The lawsuit began after Tom Sypniewski, the students’ older brother, was suspended in March, 2001 – pursuant to Warren Hills Regional High School’s dress code and racial harassment policy – for wearing the T-shirt to school. The dress code prohibits, among other things, clothing “portraying racial, ethnic, or religious stereotyping.” The racial harassment policy prohibits students from wearing clothing that is “racially divisive or creates ill will or hatred.” The school board justified Tom’s suspension and a ban on the T-shirt based on the vice principal’s belief that “redneck” is “offensive” to minority students. The vice principal claimed “redneck” is slang for a “violent, bigoted person.” Commenting on the incident, Jeff Foxworthy said he “was absolutely amazed at the suspension of Tom for wearing [the] shirt,” while noting that “redneck” defines “a glorious absence of sophistication.”
Tom and his brothers, who were also subject to the school’s policies, filed suit, asking a federal district court to declare the dress code and the racial harassment policy unconstitutional. The Sypniewski brothers argued that the policies violate the First Amendment, both facially and as applied to the T-shirt. While holding that the relevant portion of the dress code did not satisfy the constitutional standard, the district court upheld the racial harassment policy – after interpreting it narrowly – and concluded that it can be used to ban the “redneck” T-shirt. The Sypniewskis appealed.
Yesterday, the U.S. Court of Appeals for the Third Circuit reversed the district court and ruled in favor of the Sypniewskis. The appeals court concluded, on First Amendment grounds, that “The District Court erred in denying the preliminary injunction sought against enforcement of the racial harassment policy to prohibit the wearing of the Foxworthy T-shirt.” Key to the Third Circuit’s decision was its finding that the school failed to establish “that the shirt might genuinely threaten disruption or, indeed, that it violated any of the particular provisions of the harassment policy (excepting, perhaps, the ‘ill will’ provision).” The court ruled that the “ill will” provision was too broad to be constitutional and “must be stricken from the policy.”

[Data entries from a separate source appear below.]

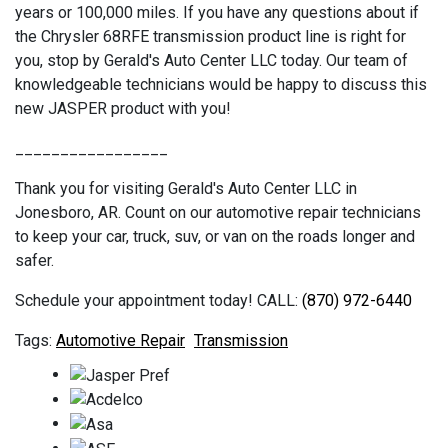
years or 100,000 miles. If you have any questions about if
the Chrysler 68RFE transmission product line is right for
you, stop by Gerald's Auto Center LLC today. Our team of
knowledgeable technicians would be happy to discuss this
new JASPER product with you!
_________________
Thank you for visiting Gerald's Auto Center LLC in
Jonesboro, AR. Count on our automotive repair technicians
to keep your car, truck, suv, or van on the roads longer and
safer.
Schedule your appointment today! CALL:
(870) 972-6440
Automotive Repair
Transmission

The Third Circuit emphasized that, under Supreme Court precedent, “students should not be prevented from engaging in nondisruptive speech.” The court found that “the history of the Sypniewskis wearing the T-shirt speaks strongly against a finding of likelihood of disruption.” Even if someone found “redneck” offensive – which was not the case – “mere offensiveness does not qualify as ‘disruptive’ speech,” the court said.
The students are represented by the Center for Individual Rights (CIR) in Washington, D.C. and New York’s Katten Muchin Zavis Rosenman. “We are gratified by the court’s decision, not only because it protects the rights of these fine boys, but also because it provides a civics lesson for all that free speech is at the heart of our nation’s democratic values,” said Gerald Walpin, a partner at the New York firm and a CIR director. Walpin argued the case before the Third Circuit.
Tom Sypniewski said that “I am very happy that the court recognized my right to wear the Jeff Foxworthy T-shirt. I have always understood the need for schools to prevent disruption, but, as the court said, that T-shirt never caused any disruption and there was no risk that it would. This decision is a great lesson for me and for all young people that the American justice system truly protects the rights of every individual.”
Sypniewski v. Warren Hills Regional Board of Education has been closely watched, not only for its potential to shape the scope of free speech protection in schools, but also for its impact on the proliferation of zero tolerance policies at schools throughout the nation. “The Third Circuit’s ruling makes it clear that schools can’t ban student speech merely because it might be vaguely offensive to someone,” explained Terry Pell, CIR’s Chief Executive Officer. “At the very least, a school must show that the speech threatened to cause disruption. But in this case, no one even complained about Tom’s shirt before the day he was suspended.”